NUEVO SURCO

Javier López


Los sanitarios y la angustia

01/07/2020

Los sanitarios españoles que han vivido el combate contra el covid-19 desde la primera línea advierten: la situación sigue siendo grave, el virus continúa contagiándose y machacando vidas, hay personas que continúan ingresadas en las UCIS debatiéndose entre la vida y la muerte mientras el grueso de los españoles nos tomamos las primeras cañas postconfinamiento y planeamos algún tipo de escapada estival adaptada a las circunstancias, que luego vendrá el otoño y ya veremos.
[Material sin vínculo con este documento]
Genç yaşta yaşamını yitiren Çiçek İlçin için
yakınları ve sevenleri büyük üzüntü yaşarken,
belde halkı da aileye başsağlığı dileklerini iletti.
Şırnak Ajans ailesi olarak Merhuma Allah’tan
En la OMS afirman que lo peor no ha pasado y su director señala que la pandemia está lejos de que termine. En nuestro país nos vamos a adaptando a la nueva normalidad con algunos brotes de imprudencia. Se plantean ya confinamientos selectivos en los focos de repunte más inquietantes. La incertidumbre sobre el futuro provoca una angustia generalizada que aminoramos con los rayos de sol de un verano tomado como paréntesis incierto.
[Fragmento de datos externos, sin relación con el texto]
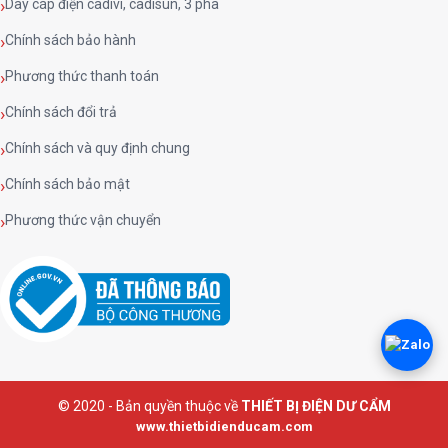
Dây cáp điện cadivi, cadisun, 3 pha
Chính sách bảo hành
Phương thức thanh toán
Chính sách đổi trả
Chính sách và quy định chung
Chính sách bảo mật
Phương thức vận chuyển
© 2020 - Bản quyền thuộc về
THIẾT BỊ ĐIỆN DƯ CẨM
En España nos han faltado imágenes del drama para tomar conciencia pero ahora vamos conociendo historias tremendas asociadas a nuestro sector sanitario que nos dan un viva muestra de la magnitud de lo que nos ha pasado. Hemos conocido que Luis Ruiz Molina, secretario general del servicio de salud en Castilla-La Mancha (SESCAM) contrajo el covid en medio de la pandemia. Era el responsable de la adquisición de respiradores, mascarillas, batas. Siguió dirigiendo el proceso a distancia en su cuarentena, sumido en el estrés absoluto. Camiones que llegaban de madrugada pero que hasta que no estaba toda la mercancía descargada en el almacén correspondiente no se podía dar por adquirida. Hoy es consciente de la necesidad imperiosa de tener una reserva estratégica de este tipo de material. Vital en tiempos pandémicos y problemáticos como los que se avecinan.
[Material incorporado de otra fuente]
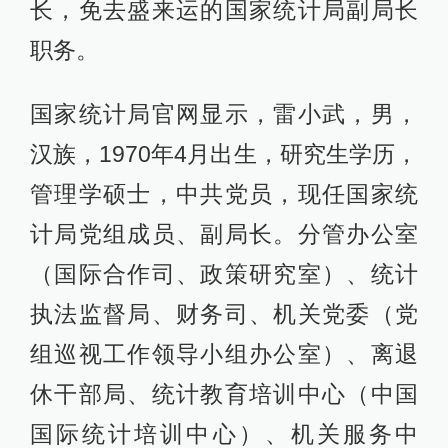
长，免去盛来运的国家统计局副局长
职务。
国家统计局官网显示，雷小武，男，
汉族，1970年4月出生，研究生学历，
管理学硕士，中共党员，现任国家统
计局党组成员、副局长。分管办公室
（国际合作司、政策研究室）、统计
执法监督局、财务司、机关党委（党
组巡视工作领导小组办公室）、离退
休干部局、统计教育培训中心（中国
国际统计培训中心）、机关服务中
Los grandes hospitales han sido hervideros de angustias desbocadas. No daban abasto, no podían más, médic@s, enfermer@s, personal de la limpieza… Ahora lo cuentan, al tiempo que insisten que siguen personas ingresadas con el maldito virus alojado en el cuerpo, atendidas por sanitarios  enfundados en sus EPIs en medio de la ola de calor.  Siguen a píe de obra con la vista puesta en un otoño imprevisible.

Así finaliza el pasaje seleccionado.